Elbonia, of course, exists only in the fertile imagination of cartoonist and corporate anti-maven Scott Adams. His Dilbert comic strips periodically skewer the concept of outsourcing work to Elbonia. It's a land of people with funny hats, beards and shapeless clothing, where the citizens wade waist deep in mud.

"Xenophobic" doesn't begin to do the strips justice. But behind the laughter is a genuine debate that was already brewing before a so-called jobless recovery, presidential-election politics, and Lou Dobbs combined to make it boil over. Suddenly, a legitimate, though certainly debatable, business strategy became the P.R. equivalent of admitting to spousal abuse.

A raucous debate and no easy answers

For every study purporting to prove that offshoring is eroding America's job base, there is a match purporting to demonstrate that, net, America is gaining from the process. (Links to noted studies appear on our website; www.ababj.com.) The propaganda and promotion quotient climbs daily. Federal and state legislation dealing with facets of this fill a thick printout only summarizing what's there.

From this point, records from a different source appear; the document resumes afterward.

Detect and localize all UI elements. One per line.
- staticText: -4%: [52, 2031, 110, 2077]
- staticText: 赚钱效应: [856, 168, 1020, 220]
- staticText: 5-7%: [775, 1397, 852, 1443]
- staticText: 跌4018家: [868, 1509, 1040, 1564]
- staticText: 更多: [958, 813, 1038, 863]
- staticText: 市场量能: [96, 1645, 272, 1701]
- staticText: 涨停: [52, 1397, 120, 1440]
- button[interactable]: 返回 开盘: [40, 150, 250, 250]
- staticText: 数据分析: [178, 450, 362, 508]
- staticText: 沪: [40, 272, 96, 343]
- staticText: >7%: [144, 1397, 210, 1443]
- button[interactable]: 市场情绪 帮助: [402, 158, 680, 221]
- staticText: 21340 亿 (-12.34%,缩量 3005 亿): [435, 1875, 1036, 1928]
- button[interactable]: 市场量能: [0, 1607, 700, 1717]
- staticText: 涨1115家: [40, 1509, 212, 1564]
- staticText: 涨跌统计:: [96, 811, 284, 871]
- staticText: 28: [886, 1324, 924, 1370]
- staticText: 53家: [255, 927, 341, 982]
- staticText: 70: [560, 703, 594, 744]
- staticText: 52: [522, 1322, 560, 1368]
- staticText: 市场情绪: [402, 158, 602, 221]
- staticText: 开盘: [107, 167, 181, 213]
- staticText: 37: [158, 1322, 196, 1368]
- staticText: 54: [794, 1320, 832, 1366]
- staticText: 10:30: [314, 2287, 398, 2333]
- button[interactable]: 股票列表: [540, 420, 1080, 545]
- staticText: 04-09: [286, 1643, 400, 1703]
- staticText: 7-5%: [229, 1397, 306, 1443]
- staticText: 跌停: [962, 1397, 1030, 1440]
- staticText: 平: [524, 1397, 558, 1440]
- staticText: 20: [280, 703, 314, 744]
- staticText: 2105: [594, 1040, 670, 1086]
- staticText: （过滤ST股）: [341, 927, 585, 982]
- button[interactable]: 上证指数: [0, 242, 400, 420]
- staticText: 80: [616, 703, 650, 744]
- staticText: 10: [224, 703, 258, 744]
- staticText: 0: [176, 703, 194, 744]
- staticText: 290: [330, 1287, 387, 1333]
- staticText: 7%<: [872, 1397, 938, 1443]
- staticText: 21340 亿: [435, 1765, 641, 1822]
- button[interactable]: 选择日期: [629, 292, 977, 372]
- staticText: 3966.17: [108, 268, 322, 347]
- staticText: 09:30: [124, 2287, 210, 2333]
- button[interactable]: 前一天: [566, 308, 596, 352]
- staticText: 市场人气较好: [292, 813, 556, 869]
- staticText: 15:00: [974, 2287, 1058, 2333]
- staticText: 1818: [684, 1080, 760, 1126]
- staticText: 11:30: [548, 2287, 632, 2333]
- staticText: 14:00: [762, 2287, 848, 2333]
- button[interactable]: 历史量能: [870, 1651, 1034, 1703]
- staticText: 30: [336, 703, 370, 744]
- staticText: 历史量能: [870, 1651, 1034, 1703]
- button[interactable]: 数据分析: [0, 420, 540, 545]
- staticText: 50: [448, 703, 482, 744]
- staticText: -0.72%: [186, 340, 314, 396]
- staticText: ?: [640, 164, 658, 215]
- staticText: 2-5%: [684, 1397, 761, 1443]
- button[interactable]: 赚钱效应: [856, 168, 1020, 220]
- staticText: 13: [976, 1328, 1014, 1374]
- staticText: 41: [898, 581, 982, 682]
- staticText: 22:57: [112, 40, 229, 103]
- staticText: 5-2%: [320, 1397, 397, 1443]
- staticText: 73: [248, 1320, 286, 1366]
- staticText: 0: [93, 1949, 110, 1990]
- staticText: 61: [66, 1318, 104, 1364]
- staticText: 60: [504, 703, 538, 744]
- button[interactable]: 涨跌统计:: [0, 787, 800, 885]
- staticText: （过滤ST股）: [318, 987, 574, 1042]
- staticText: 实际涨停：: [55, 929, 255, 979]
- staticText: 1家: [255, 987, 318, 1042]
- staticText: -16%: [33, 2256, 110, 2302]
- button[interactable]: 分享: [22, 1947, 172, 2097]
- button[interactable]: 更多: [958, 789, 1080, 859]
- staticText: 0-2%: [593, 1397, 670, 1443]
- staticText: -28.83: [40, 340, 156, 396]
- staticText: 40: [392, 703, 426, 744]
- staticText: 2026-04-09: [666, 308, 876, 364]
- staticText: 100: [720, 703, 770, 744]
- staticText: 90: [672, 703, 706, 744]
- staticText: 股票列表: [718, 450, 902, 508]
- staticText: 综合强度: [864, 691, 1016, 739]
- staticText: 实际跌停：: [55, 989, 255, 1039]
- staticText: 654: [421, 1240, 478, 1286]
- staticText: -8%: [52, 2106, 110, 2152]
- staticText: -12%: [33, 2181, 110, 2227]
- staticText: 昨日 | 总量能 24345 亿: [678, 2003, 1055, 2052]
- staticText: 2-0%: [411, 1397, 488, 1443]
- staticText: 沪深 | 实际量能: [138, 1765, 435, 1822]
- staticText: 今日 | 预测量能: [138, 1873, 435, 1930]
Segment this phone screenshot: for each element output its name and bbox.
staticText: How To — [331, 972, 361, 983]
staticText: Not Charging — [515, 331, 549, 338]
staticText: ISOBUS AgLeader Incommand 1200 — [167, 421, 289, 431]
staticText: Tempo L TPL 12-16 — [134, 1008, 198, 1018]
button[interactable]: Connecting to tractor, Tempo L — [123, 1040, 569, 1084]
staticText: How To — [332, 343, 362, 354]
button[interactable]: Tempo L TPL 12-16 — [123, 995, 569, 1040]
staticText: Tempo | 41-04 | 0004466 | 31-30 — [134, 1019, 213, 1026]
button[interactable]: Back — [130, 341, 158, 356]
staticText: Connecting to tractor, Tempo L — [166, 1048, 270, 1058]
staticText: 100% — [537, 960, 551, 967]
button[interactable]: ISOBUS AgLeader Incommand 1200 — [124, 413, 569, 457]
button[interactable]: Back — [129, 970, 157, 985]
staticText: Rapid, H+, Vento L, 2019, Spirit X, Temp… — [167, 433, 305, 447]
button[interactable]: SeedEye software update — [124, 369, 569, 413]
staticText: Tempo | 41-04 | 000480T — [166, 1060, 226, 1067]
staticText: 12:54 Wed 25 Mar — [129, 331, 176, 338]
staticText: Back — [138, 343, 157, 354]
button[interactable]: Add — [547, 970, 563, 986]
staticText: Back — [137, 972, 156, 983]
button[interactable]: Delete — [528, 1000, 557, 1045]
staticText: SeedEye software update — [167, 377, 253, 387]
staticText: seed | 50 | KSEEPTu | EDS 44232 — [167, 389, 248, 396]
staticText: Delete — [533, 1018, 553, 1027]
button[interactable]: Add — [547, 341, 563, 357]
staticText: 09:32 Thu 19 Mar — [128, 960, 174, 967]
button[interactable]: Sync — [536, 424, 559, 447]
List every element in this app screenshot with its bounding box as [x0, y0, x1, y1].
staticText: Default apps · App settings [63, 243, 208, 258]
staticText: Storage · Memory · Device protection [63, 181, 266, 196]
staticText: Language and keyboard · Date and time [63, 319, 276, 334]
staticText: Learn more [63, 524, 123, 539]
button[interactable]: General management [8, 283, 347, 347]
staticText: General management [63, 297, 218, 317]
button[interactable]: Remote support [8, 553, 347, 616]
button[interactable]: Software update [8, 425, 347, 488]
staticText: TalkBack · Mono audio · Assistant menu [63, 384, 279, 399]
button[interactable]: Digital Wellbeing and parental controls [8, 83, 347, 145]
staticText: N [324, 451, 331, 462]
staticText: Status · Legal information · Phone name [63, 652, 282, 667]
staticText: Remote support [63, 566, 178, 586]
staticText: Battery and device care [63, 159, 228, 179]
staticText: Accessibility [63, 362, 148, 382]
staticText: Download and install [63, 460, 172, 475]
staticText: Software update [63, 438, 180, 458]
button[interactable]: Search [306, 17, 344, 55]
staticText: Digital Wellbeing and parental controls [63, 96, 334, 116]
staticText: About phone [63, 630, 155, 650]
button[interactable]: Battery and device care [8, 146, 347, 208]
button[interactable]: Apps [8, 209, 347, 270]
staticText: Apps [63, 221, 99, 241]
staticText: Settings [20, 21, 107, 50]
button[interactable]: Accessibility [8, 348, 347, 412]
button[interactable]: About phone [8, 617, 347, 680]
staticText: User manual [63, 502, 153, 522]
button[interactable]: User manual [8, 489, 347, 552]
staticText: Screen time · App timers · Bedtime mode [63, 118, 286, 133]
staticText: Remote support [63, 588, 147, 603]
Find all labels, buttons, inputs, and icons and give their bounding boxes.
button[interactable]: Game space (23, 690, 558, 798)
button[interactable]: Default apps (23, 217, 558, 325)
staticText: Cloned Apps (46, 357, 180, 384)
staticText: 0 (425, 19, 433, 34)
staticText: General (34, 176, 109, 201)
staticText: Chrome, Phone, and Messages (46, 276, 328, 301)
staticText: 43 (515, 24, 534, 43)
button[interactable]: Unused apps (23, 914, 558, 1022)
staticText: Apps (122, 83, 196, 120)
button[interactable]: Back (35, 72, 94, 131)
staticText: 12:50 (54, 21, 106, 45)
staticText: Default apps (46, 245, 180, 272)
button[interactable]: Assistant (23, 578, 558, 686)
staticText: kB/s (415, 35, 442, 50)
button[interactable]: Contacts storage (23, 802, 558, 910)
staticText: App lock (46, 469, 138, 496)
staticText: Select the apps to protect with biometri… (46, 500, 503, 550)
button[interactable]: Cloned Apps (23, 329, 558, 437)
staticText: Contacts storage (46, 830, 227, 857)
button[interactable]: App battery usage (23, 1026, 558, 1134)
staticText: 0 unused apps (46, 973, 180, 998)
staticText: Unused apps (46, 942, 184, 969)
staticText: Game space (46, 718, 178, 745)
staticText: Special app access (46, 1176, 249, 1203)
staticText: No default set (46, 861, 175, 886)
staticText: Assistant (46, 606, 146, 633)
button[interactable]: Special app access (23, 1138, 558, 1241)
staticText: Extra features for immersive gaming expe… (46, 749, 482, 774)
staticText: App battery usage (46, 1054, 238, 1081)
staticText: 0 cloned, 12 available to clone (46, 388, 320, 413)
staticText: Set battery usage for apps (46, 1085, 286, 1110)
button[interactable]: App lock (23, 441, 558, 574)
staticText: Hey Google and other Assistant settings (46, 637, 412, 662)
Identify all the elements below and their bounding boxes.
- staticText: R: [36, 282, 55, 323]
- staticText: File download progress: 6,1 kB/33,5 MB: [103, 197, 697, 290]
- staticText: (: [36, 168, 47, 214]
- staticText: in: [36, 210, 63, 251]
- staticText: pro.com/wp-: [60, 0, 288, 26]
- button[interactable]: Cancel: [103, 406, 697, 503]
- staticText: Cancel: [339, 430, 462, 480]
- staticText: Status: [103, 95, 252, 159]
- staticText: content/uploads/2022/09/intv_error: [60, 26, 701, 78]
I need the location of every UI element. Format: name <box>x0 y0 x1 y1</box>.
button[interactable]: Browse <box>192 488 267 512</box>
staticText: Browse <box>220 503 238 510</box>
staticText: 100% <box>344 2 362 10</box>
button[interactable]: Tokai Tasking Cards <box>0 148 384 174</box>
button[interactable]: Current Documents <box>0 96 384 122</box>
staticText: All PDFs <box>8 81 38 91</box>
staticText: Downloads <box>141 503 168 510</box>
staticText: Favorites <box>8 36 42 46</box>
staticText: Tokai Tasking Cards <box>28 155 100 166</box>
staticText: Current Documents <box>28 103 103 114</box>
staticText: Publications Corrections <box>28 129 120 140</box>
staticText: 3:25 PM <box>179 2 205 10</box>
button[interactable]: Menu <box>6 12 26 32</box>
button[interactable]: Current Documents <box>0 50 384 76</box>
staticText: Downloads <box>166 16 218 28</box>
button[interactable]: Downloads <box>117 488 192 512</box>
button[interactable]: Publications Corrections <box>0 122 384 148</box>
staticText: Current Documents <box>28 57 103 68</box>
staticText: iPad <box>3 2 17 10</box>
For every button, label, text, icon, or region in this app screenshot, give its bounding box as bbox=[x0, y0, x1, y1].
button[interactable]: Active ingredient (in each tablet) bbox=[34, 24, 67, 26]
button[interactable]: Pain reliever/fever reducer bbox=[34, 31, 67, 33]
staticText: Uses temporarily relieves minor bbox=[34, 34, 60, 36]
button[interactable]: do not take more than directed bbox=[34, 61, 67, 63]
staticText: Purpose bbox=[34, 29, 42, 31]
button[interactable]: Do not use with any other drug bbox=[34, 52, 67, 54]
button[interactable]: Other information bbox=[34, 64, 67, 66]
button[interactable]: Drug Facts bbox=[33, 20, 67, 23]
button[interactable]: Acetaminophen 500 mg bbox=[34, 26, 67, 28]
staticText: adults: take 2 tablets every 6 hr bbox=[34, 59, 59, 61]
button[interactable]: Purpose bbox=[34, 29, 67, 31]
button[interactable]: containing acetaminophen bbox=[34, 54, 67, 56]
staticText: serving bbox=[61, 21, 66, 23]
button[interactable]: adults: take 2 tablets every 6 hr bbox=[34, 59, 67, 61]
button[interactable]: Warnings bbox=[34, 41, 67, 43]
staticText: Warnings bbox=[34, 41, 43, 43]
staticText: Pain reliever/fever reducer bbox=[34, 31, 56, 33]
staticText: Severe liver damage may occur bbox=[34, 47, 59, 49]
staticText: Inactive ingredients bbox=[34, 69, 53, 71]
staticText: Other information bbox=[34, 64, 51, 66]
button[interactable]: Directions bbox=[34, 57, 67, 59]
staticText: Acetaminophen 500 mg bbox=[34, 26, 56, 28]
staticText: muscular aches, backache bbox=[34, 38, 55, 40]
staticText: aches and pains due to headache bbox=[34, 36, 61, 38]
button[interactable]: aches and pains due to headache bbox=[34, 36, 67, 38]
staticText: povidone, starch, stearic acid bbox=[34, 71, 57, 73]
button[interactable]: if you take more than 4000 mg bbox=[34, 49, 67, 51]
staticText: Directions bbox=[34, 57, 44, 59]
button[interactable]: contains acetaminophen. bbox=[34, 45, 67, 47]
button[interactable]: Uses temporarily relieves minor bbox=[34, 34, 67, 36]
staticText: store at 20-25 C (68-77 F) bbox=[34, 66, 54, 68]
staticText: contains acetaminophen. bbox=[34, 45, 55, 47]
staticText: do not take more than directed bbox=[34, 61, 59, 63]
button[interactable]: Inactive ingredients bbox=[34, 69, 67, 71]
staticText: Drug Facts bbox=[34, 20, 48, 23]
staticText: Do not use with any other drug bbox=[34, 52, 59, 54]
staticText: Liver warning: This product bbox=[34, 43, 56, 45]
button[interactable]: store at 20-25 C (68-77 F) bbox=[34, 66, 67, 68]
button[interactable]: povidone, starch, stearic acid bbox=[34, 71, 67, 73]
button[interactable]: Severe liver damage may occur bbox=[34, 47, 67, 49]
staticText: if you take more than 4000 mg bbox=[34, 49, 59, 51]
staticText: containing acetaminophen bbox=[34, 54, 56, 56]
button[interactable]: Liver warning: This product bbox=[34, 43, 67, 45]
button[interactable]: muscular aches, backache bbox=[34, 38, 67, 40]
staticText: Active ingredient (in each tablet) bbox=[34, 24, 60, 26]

Indeed, in an April report concerning U.S. technology companies that outsource offshore, Smith Barney analysts characterized new regulation as the biggest risk to the business and said it could likely take three forms: restrictions on visas; new privacy laws targeting offshoring specifically; and restrictive state o legislation, such as bills that would require call center staff to tell customers where they are working.

Then there's the real world of clients with tasks to be done. Banks and other financial services companies either outsourcing or exploring it face a difficult choice. "Hire American," second-cousin to "Buy American," has strong gut appeal, but in an age when Fords are made overseas and toys based on American movies are produced by the billion in China and popped into our hamburger bags, that appeal sometimes feels quaint.

On the other hand, Wall Street always expects improvement, and offshoring, at least at some stages, can save a buck, though not always as much as expected.

The conundrum facing banks in this is summed up neatly by John Kanas, chairman, president, and CEO of North Fork Bancorporation, which will be the country's 16th-largest holding company after its pending merger with GreenPoint Financial Corp. Though North Fork has not outsourced overseas thus far, Kanas will actually be inheriting a decision to outsource to India. GreenPoint has experimented with outsourcing its call center offshore and has already outsourced some of its back office and mortgage processing functions to India, to the tune of around 200 positions.